In times of inflation, traditional bonds are likely to have negative real returns and stocks are likely to have post rather anemic returns. Several diversifiers from your third pillar should fare quite well in such times. Commodities, TIPs bonds (those that offer a return pegged to inflation), and floating rate bonds would all be expected to do well at counteracting inflation.

While many forecasters (or predictors) choose to move you around from one area to another based on their beliefs about inflation, economic growth, etc., we think that can be a recipe for disaster. Monkeys throwing darts seem to be right about as often as the best and brightest forecasters. These forecasters typically rely on two pillars or possibly only one pillar in order to achieve results. You can picture how sturdy your economic future is when you rely on a one pillar portfolio. One mistake at any time has crushing results. We think building a sturdy vessel is your best first defense. There is a good case for inflation moving forward and a good case for deflation also. Why not build a portfolio which has the potential to survive either case?

We know it is comforting to have an “expert” tell you what the future holds, but we neither feel up to that task nor do we believe anyone else is up to it. Those who are the most certain (which feels like a comfort to you as a prospective investor) are those who may be most likely to be wrong. The road to disaster is filled with yesterday’s experts. Only when knowledge is combined with humility can you manage risk successfully.

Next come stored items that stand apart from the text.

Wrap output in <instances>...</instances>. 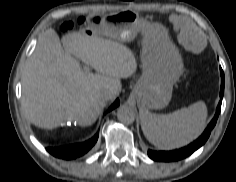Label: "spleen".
Returning <instances> with one entry per match:
<instances>
[{
    "label": "spleen",
    "instance_id": "obj_1",
    "mask_svg": "<svg viewBox=\"0 0 236 182\" xmlns=\"http://www.w3.org/2000/svg\"><path fill=\"white\" fill-rule=\"evenodd\" d=\"M207 118L204 102L169 114L140 111L141 128L147 140L160 149H175L195 140L203 131Z\"/></svg>",
    "mask_w": 236,
    "mask_h": 182
}]
</instances>
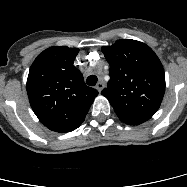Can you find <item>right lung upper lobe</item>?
<instances>
[{
	"instance_id": "right-lung-upper-lobe-1",
	"label": "right lung upper lobe",
	"mask_w": 187,
	"mask_h": 187,
	"mask_svg": "<svg viewBox=\"0 0 187 187\" xmlns=\"http://www.w3.org/2000/svg\"><path fill=\"white\" fill-rule=\"evenodd\" d=\"M78 48L50 47L35 59L29 70L27 93L40 122L64 133L84 121L98 91L86 86L82 73L73 65Z\"/></svg>"
}]
</instances>
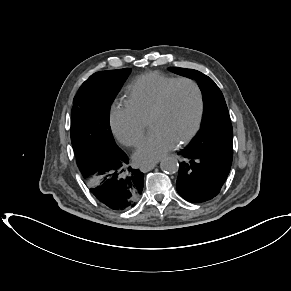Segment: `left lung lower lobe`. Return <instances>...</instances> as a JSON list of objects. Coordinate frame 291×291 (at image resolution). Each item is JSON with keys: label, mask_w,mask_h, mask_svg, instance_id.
<instances>
[{"label": "left lung lower lobe", "mask_w": 291, "mask_h": 291, "mask_svg": "<svg viewBox=\"0 0 291 291\" xmlns=\"http://www.w3.org/2000/svg\"><path fill=\"white\" fill-rule=\"evenodd\" d=\"M176 189L188 202L202 203L216 197L229 174L233 157L211 150L185 148L180 152Z\"/></svg>", "instance_id": "obj_1"}]
</instances>
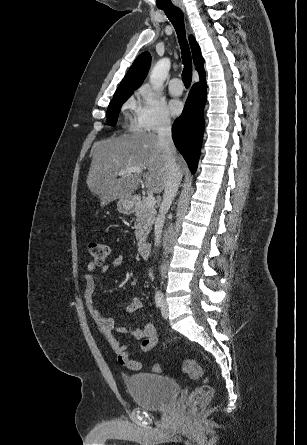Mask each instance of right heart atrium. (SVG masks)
<instances>
[{
    "label": "right heart atrium",
    "instance_id": "d8ad5b80",
    "mask_svg": "<svg viewBox=\"0 0 307 445\" xmlns=\"http://www.w3.org/2000/svg\"><path fill=\"white\" fill-rule=\"evenodd\" d=\"M136 123L143 131L159 133L171 126V117L165 103L148 87L138 90Z\"/></svg>",
    "mask_w": 307,
    "mask_h": 445
}]
</instances>
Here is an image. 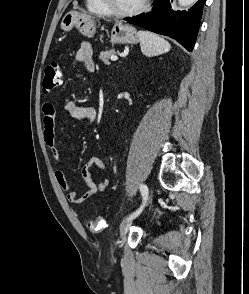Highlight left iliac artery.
<instances>
[{"instance_id": "left-iliac-artery-1", "label": "left iliac artery", "mask_w": 249, "mask_h": 294, "mask_svg": "<svg viewBox=\"0 0 249 294\" xmlns=\"http://www.w3.org/2000/svg\"><path fill=\"white\" fill-rule=\"evenodd\" d=\"M140 192H141V195L143 197V202H142V205L140 206V208H138L133 214H131L128 218V220H131V219H134L136 218L137 216L140 215V213L142 212L145 204H146V201H147V198H148V188L145 184H141L140 185Z\"/></svg>"}]
</instances>
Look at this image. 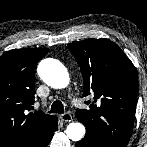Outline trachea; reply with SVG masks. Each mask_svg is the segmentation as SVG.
<instances>
[{
	"label": "trachea",
	"mask_w": 147,
	"mask_h": 147,
	"mask_svg": "<svg viewBox=\"0 0 147 147\" xmlns=\"http://www.w3.org/2000/svg\"><path fill=\"white\" fill-rule=\"evenodd\" d=\"M49 113H58L63 114L64 113V107L61 101L56 100L51 105V109L49 110Z\"/></svg>",
	"instance_id": "1"
}]
</instances>
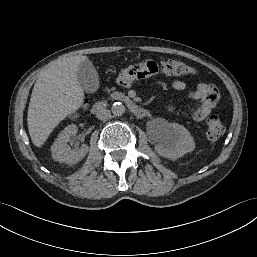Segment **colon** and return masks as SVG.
<instances>
[{
    "mask_svg": "<svg viewBox=\"0 0 257 257\" xmlns=\"http://www.w3.org/2000/svg\"><path fill=\"white\" fill-rule=\"evenodd\" d=\"M157 64L159 66V71L166 76H169L171 74L186 76L194 73V69L192 67L179 60L164 59ZM224 131V124L217 116H211L208 119L207 137L210 140L219 139L223 135Z\"/></svg>",
    "mask_w": 257,
    "mask_h": 257,
    "instance_id": "obj_1",
    "label": "colon"
}]
</instances>
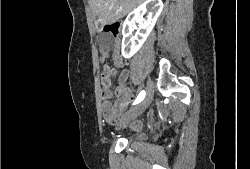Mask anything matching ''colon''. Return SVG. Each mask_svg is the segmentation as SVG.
Returning a JSON list of instances; mask_svg holds the SVG:
<instances>
[{"label": "colon", "instance_id": "colon-1", "mask_svg": "<svg viewBox=\"0 0 250 169\" xmlns=\"http://www.w3.org/2000/svg\"><path fill=\"white\" fill-rule=\"evenodd\" d=\"M103 32L106 37V41L104 43L105 47H109L111 41L114 39H120L122 34V25L120 23H112L104 26Z\"/></svg>", "mask_w": 250, "mask_h": 169}]
</instances>
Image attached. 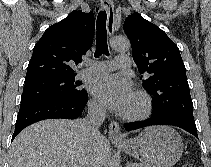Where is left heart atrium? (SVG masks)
I'll use <instances>...</instances> for the list:
<instances>
[{"label":"left heart atrium","instance_id":"left-heart-atrium-1","mask_svg":"<svg viewBox=\"0 0 211 167\" xmlns=\"http://www.w3.org/2000/svg\"><path fill=\"white\" fill-rule=\"evenodd\" d=\"M90 93L102 104L118 112H125L133 98L130 84L116 76L105 75L89 83Z\"/></svg>","mask_w":211,"mask_h":167}]
</instances>
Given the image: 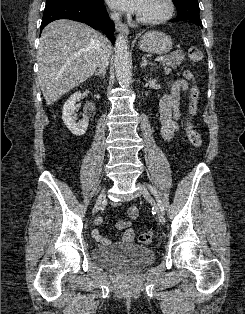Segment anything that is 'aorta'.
Returning <instances> with one entry per match:
<instances>
[{
    "mask_svg": "<svg viewBox=\"0 0 245 314\" xmlns=\"http://www.w3.org/2000/svg\"><path fill=\"white\" fill-rule=\"evenodd\" d=\"M115 73L119 84L129 88L131 82V61L127 36L120 34L115 42Z\"/></svg>",
    "mask_w": 245,
    "mask_h": 314,
    "instance_id": "obj_1",
    "label": "aorta"
}]
</instances>
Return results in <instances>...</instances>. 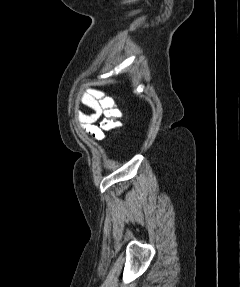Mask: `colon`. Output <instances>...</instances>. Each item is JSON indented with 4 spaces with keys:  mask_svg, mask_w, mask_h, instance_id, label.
<instances>
[{
    "mask_svg": "<svg viewBox=\"0 0 240 287\" xmlns=\"http://www.w3.org/2000/svg\"><path fill=\"white\" fill-rule=\"evenodd\" d=\"M95 99L103 115V119L100 122V128L104 132H110L118 129L121 126V112L115 108L113 100L102 95H96Z\"/></svg>",
    "mask_w": 240,
    "mask_h": 287,
    "instance_id": "obj_1",
    "label": "colon"
}]
</instances>
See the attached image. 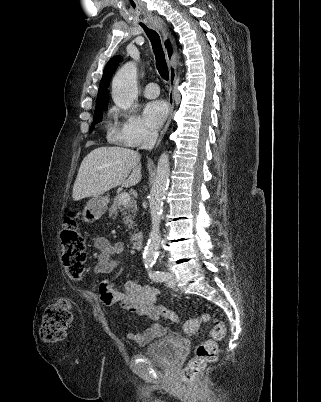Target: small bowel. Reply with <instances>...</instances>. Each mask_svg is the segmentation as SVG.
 Listing matches in <instances>:
<instances>
[{
  "label": "small bowel",
  "mask_w": 321,
  "mask_h": 402,
  "mask_svg": "<svg viewBox=\"0 0 321 402\" xmlns=\"http://www.w3.org/2000/svg\"><path fill=\"white\" fill-rule=\"evenodd\" d=\"M94 245L98 250L94 271L98 274L111 273L120 264L123 245L121 243H110L103 237L96 238ZM98 291L101 302L110 309L122 307L154 321L162 318H174L173 312L158 304L160 292L154 286L140 285L134 281H128L123 288H119L107 282L101 284ZM165 333V326L156 322L140 333L128 332L126 336L130 341L144 346Z\"/></svg>",
  "instance_id": "1"
}]
</instances>
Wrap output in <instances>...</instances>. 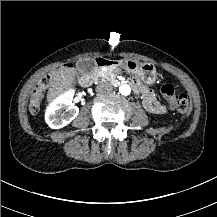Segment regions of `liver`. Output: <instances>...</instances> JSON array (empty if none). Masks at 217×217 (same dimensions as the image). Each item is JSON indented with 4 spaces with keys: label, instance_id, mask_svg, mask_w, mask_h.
<instances>
[{
    "label": "liver",
    "instance_id": "liver-1",
    "mask_svg": "<svg viewBox=\"0 0 217 217\" xmlns=\"http://www.w3.org/2000/svg\"><path fill=\"white\" fill-rule=\"evenodd\" d=\"M82 70L78 66H65L62 67L58 74L51 80V86L47 93V103L49 106L62 94L74 90L78 84V77Z\"/></svg>",
    "mask_w": 217,
    "mask_h": 217
}]
</instances>
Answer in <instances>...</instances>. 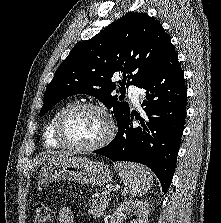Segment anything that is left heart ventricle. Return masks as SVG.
I'll use <instances>...</instances> for the list:
<instances>
[{
	"label": "left heart ventricle",
	"mask_w": 221,
	"mask_h": 223,
	"mask_svg": "<svg viewBox=\"0 0 221 223\" xmlns=\"http://www.w3.org/2000/svg\"><path fill=\"white\" fill-rule=\"evenodd\" d=\"M103 115L91 109L70 113L63 123L64 138L75 145L88 146L99 141L107 132Z\"/></svg>",
	"instance_id": "1"
}]
</instances>
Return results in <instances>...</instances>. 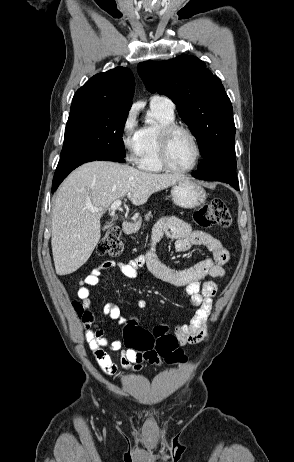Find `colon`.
Segmentation results:
<instances>
[{
  "mask_svg": "<svg viewBox=\"0 0 294 462\" xmlns=\"http://www.w3.org/2000/svg\"><path fill=\"white\" fill-rule=\"evenodd\" d=\"M196 225L209 228L212 226L228 227L231 215L228 207L221 199H213L203 204L193 215ZM123 251L120 231L116 226L110 227L97 246L99 255L119 256ZM78 314H82L80 302L73 303ZM123 337L128 348L143 352L150 363L164 361L168 364L183 363L186 356L179 347L177 338L170 334L164 326H156L152 332L143 329L135 322H129L123 330Z\"/></svg>",
  "mask_w": 294,
  "mask_h": 462,
  "instance_id": "colon-1",
  "label": "colon"
}]
</instances>
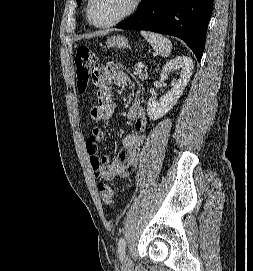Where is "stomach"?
<instances>
[{
    "mask_svg": "<svg viewBox=\"0 0 253 271\" xmlns=\"http://www.w3.org/2000/svg\"><path fill=\"white\" fill-rule=\"evenodd\" d=\"M106 45L111 48L124 49L128 46V39L123 36H113L107 39Z\"/></svg>",
    "mask_w": 253,
    "mask_h": 271,
    "instance_id": "stomach-1",
    "label": "stomach"
}]
</instances>
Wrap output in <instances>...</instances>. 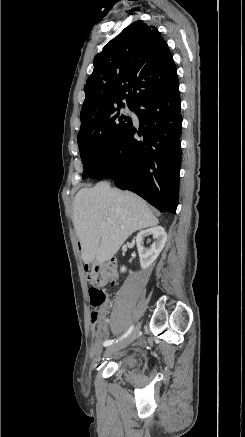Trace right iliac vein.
I'll list each match as a JSON object with an SVG mask.
<instances>
[{"instance_id": "obj_1", "label": "right iliac vein", "mask_w": 245, "mask_h": 437, "mask_svg": "<svg viewBox=\"0 0 245 437\" xmlns=\"http://www.w3.org/2000/svg\"><path fill=\"white\" fill-rule=\"evenodd\" d=\"M139 330H140V323L135 326L132 333H130L124 340L120 341L115 345L108 347L105 350L104 356L111 355L129 346L137 338Z\"/></svg>"}]
</instances>
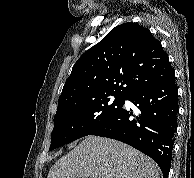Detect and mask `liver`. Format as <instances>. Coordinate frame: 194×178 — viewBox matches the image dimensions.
Wrapping results in <instances>:
<instances>
[{"instance_id": "1", "label": "liver", "mask_w": 194, "mask_h": 178, "mask_svg": "<svg viewBox=\"0 0 194 178\" xmlns=\"http://www.w3.org/2000/svg\"><path fill=\"white\" fill-rule=\"evenodd\" d=\"M47 178H159L156 163L113 139L87 136L50 169Z\"/></svg>"}]
</instances>
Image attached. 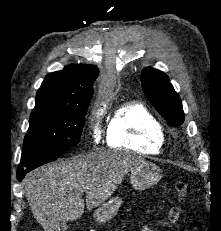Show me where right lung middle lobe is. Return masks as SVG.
Listing matches in <instances>:
<instances>
[{
    "label": "right lung middle lobe",
    "mask_w": 221,
    "mask_h": 231,
    "mask_svg": "<svg viewBox=\"0 0 221 231\" xmlns=\"http://www.w3.org/2000/svg\"><path fill=\"white\" fill-rule=\"evenodd\" d=\"M89 103L34 108L19 166L63 154L78 144Z\"/></svg>",
    "instance_id": "dd1d6c3e"
}]
</instances>
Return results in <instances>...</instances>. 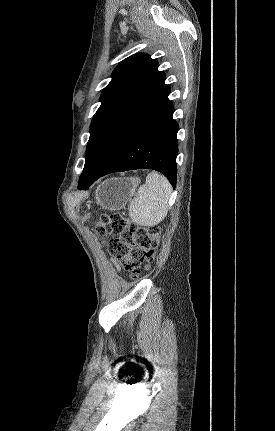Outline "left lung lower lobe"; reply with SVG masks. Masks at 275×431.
I'll return each mask as SVG.
<instances>
[{"instance_id": "obj_1", "label": "left lung lower lobe", "mask_w": 275, "mask_h": 431, "mask_svg": "<svg viewBox=\"0 0 275 431\" xmlns=\"http://www.w3.org/2000/svg\"><path fill=\"white\" fill-rule=\"evenodd\" d=\"M173 113V103L168 100L104 171L89 175L87 181L79 182L78 188L88 189L101 176L113 172L140 168L163 173L175 187L178 124Z\"/></svg>"}]
</instances>
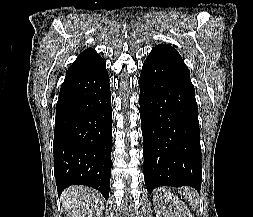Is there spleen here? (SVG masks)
I'll use <instances>...</instances> for the list:
<instances>
[{
	"instance_id": "spleen-1",
	"label": "spleen",
	"mask_w": 253,
	"mask_h": 217,
	"mask_svg": "<svg viewBox=\"0 0 253 217\" xmlns=\"http://www.w3.org/2000/svg\"><path fill=\"white\" fill-rule=\"evenodd\" d=\"M183 194L191 205H195V203H197L196 194L194 191H190L189 188H185Z\"/></svg>"
}]
</instances>
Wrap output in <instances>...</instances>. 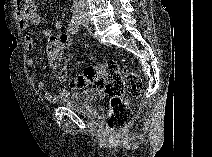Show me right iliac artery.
Instances as JSON below:
<instances>
[{"label":"right iliac artery","mask_w":212,"mask_h":157,"mask_svg":"<svg viewBox=\"0 0 212 157\" xmlns=\"http://www.w3.org/2000/svg\"><path fill=\"white\" fill-rule=\"evenodd\" d=\"M68 31L71 34H76L78 32V24L74 21V19H71L69 22Z\"/></svg>","instance_id":"obj_1"}]
</instances>
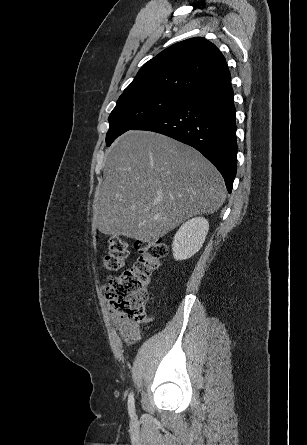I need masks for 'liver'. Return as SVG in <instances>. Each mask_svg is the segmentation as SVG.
I'll return each mask as SVG.
<instances>
[{
    "instance_id": "liver-1",
    "label": "liver",
    "mask_w": 307,
    "mask_h": 445,
    "mask_svg": "<svg viewBox=\"0 0 307 445\" xmlns=\"http://www.w3.org/2000/svg\"><path fill=\"white\" fill-rule=\"evenodd\" d=\"M224 200V180L199 150L159 132L128 130L108 150L93 210L100 233L151 245Z\"/></svg>"
}]
</instances>
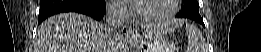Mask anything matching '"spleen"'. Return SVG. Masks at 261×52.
<instances>
[{
	"instance_id": "3e777b00",
	"label": "spleen",
	"mask_w": 261,
	"mask_h": 52,
	"mask_svg": "<svg viewBox=\"0 0 261 52\" xmlns=\"http://www.w3.org/2000/svg\"><path fill=\"white\" fill-rule=\"evenodd\" d=\"M186 31L188 34V41L190 45H194L195 43V35H200V31L194 26V25H190L187 24L186 25Z\"/></svg>"
}]
</instances>
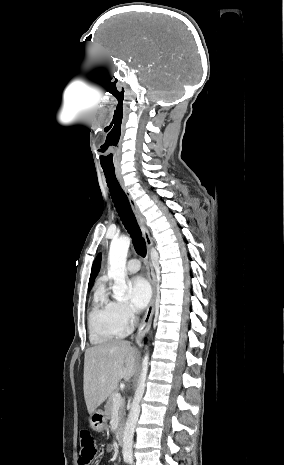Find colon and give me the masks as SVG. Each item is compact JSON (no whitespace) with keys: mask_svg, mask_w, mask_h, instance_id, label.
<instances>
[{"mask_svg":"<svg viewBox=\"0 0 284 465\" xmlns=\"http://www.w3.org/2000/svg\"><path fill=\"white\" fill-rule=\"evenodd\" d=\"M79 465H89L95 455V440L90 431L81 430Z\"/></svg>","mask_w":284,"mask_h":465,"instance_id":"colon-1","label":"colon"}]
</instances>
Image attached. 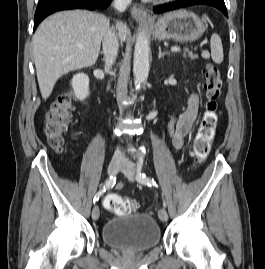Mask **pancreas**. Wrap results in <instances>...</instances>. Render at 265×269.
I'll list each match as a JSON object with an SVG mask.
<instances>
[{
	"label": "pancreas",
	"mask_w": 265,
	"mask_h": 269,
	"mask_svg": "<svg viewBox=\"0 0 265 269\" xmlns=\"http://www.w3.org/2000/svg\"><path fill=\"white\" fill-rule=\"evenodd\" d=\"M183 57L184 58H190L191 60H195V59L198 58V55L193 54L188 49H185L184 52H183Z\"/></svg>",
	"instance_id": "cf45deb5"
}]
</instances>
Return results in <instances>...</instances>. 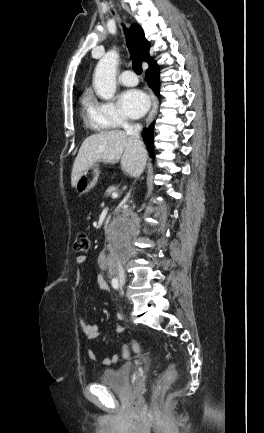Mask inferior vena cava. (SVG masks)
I'll return each mask as SVG.
<instances>
[{
  "mask_svg": "<svg viewBox=\"0 0 264 433\" xmlns=\"http://www.w3.org/2000/svg\"><path fill=\"white\" fill-rule=\"evenodd\" d=\"M123 127L126 131V133L132 137H134L137 141H139L142 150L144 149V144L143 142L140 140V132L142 130V125L140 123H136V124H129L127 122H124ZM117 267H118V276L120 279H124L125 278V271L124 268L122 267L120 261L117 262Z\"/></svg>",
  "mask_w": 264,
  "mask_h": 433,
  "instance_id": "602c4592",
  "label": "inferior vena cava"
}]
</instances>
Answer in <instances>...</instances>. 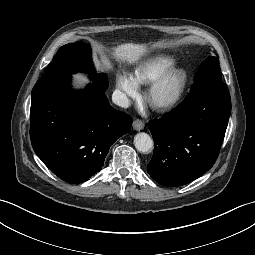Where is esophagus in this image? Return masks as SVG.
I'll return each instance as SVG.
<instances>
[{"label": "esophagus", "mask_w": 255, "mask_h": 255, "mask_svg": "<svg viewBox=\"0 0 255 255\" xmlns=\"http://www.w3.org/2000/svg\"><path fill=\"white\" fill-rule=\"evenodd\" d=\"M145 124L142 120L136 119L133 121V128L137 131H140L144 128Z\"/></svg>", "instance_id": "34e87169"}]
</instances>
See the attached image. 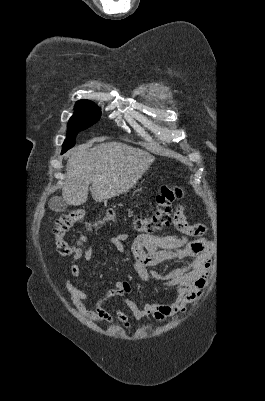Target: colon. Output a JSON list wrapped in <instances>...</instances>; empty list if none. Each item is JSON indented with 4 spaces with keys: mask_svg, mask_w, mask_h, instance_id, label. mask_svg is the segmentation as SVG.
Segmentation results:
<instances>
[{
    "mask_svg": "<svg viewBox=\"0 0 265 401\" xmlns=\"http://www.w3.org/2000/svg\"><path fill=\"white\" fill-rule=\"evenodd\" d=\"M182 189L178 186H163L157 197V207L154 213L138 217L133 222V228L143 234H150L156 230H159L171 222V205L172 202L182 196ZM85 215L84 210L75 209L69 213L62 214L55 222L53 234L55 237L56 249L62 256H70L73 254L76 246L69 245L65 240V235L71 229V227L78 221L82 220ZM114 217V213L110 211L103 218L105 220H111ZM98 223H90L89 228L96 227ZM82 240V238H81Z\"/></svg>",
    "mask_w": 265,
    "mask_h": 401,
    "instance_id": "obj_1",
    "label": "colon"
}]
</instances>
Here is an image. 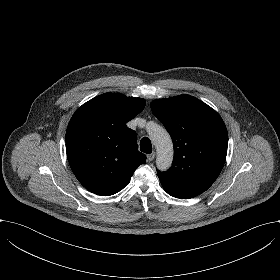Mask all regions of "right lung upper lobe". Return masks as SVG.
I'll return each mask as SVG.
<instances>
[{
    "label": "right lung upper lobe",
    "mask_w": 280,
    "mask_h": 280,
    "mask_svg": "<svg viewBox=\"0 0 280 280\" xmlns=\"http://www.w3.org/2000/svg\"><path fill=\"white\" fill-rule=\"evenodd\" d=\"M144 106L143 98L104 93L72 116L66 132L67 158L76 178L92 193L119 192L146 162L138 151L136 132L126 126Z\"/></svg>",
    "instance_id": "cb5924a9"
}]
</instances>
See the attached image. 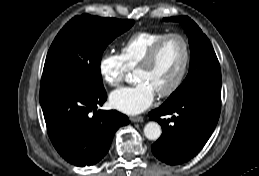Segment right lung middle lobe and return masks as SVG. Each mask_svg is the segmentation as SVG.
I'll return each mask as SVG.
<instances>
[{"mask_svg": "<svg viewBox=\"0 0 259 176\" xmlns=\"http://www.w3.org/2000/svg\"><path fill=\"white\" fill-rule=\"evenodd\" d=\"M134 21L101 18L84 14L75 16L54 39L44 65L41 88L78 86L103 88L100 72L102 53Z\"/></svg>", "mask_w": 259, "mask_h": 176, "instance_id": "dd1d6c3e", "label": "right lung middle lobe"}]
</instances>
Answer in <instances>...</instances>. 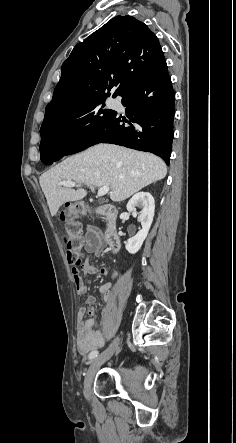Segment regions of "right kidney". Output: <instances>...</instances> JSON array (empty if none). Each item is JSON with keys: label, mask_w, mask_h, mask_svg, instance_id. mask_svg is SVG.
Here are the masks:
<instances>
[{"label": "right kidney", "mask_w": 236, "mask_h": 443, "mask_svg": "<svg viewBox=\"0 0 236 443\" xmlns=\"http://www.w3.org/2000/svg\"><path fill=\"white\" fill-rule=\"evenodd\" d=\"M136 208H139L140 211L137 212ZM127 211L130 212L133 217H137L138 215V221L142 225V229L134 237L128 239L125 245L129 253L135 254L141 248L153 222L155 211L153 196L148 192L135 194L127 203Z\"/></svg>", "instance_id": "ca27d5eb"}]
</instances>
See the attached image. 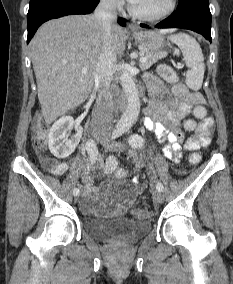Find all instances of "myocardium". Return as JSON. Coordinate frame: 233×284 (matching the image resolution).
Segmentation results:
<instances>
[{"mask_svg": "<svg viewBox=\"0 0 233 284\" xmlns=\"http://www.w3.org/2000/svg\"><path fill=\"white\" fill-rule=\"evenodd\" d=\"M176 6H177V0H169L167 7L163 11L157 14L149 15V14L141 13L138 10H136L133 5L129 6V11L133 16H135L136 18L140 20L148 21V22H155V21L163 20L169 15H171L175 11Z\"/></svg>", "mask_w": 233, "mask_h": 284, "instance_id": "1", "label": "myocardium"}]
</instances>
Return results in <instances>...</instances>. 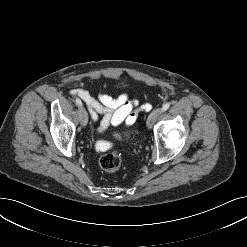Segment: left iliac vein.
<instances>
[{"instance_id":"1","label":"left iliac vein","mask_w":247,"mask_h":247,"mask_svg":"<svg viewBox=\"0 0 247 247\" xmlns=\"http://www.w3.org/2000/svg\"><path fill=\"white\" fill-rule=\"evenodd\" d=\"M162 108H157L155 109L148 117L147 119V127L151 128L152 125L155 123V121L157 120V118L160 116V114L162 113Z\"/></svg>"}]
</instances>
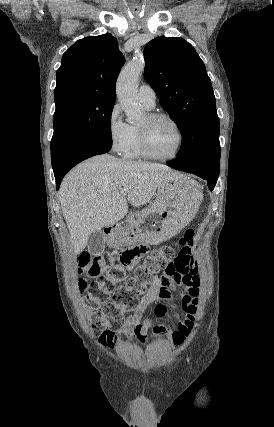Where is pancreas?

We believe that we continue to journey down a risky trail. The tried and true path to success is likely to be the same as it always is-buy low and sell high. While US stocks have behaved as though we were in a booming economy with the wind at our back, other assets types have struggled and appear to be underpriced at this point. Examples would be emerging market debt and equities, which seem to offer attractive future returns when compared to US stocks and treasuries. We know it is enticing to chase returns and sell your emerging market stocks in order to add to your US stocks since they are doing so well. We expect our third pillar diversifiers to do exactly the opposite. We expect them to buy what should offer the best returns going forward, by stocking up on “sale items” like emerging market stocks at this point. The idea is pretty simple. The three pillars are designed to work together through an entire market cycle to produce excellent risk adjusted returns. The idea is not that it will always work well in shorter periods, but that it works well in helping you achieve long term results. Remember, Einstein’s eighth wonder of the world is compound interest. Big gains today feel great, but big losses derail the long term compounding of money in a way that cannot be overcome.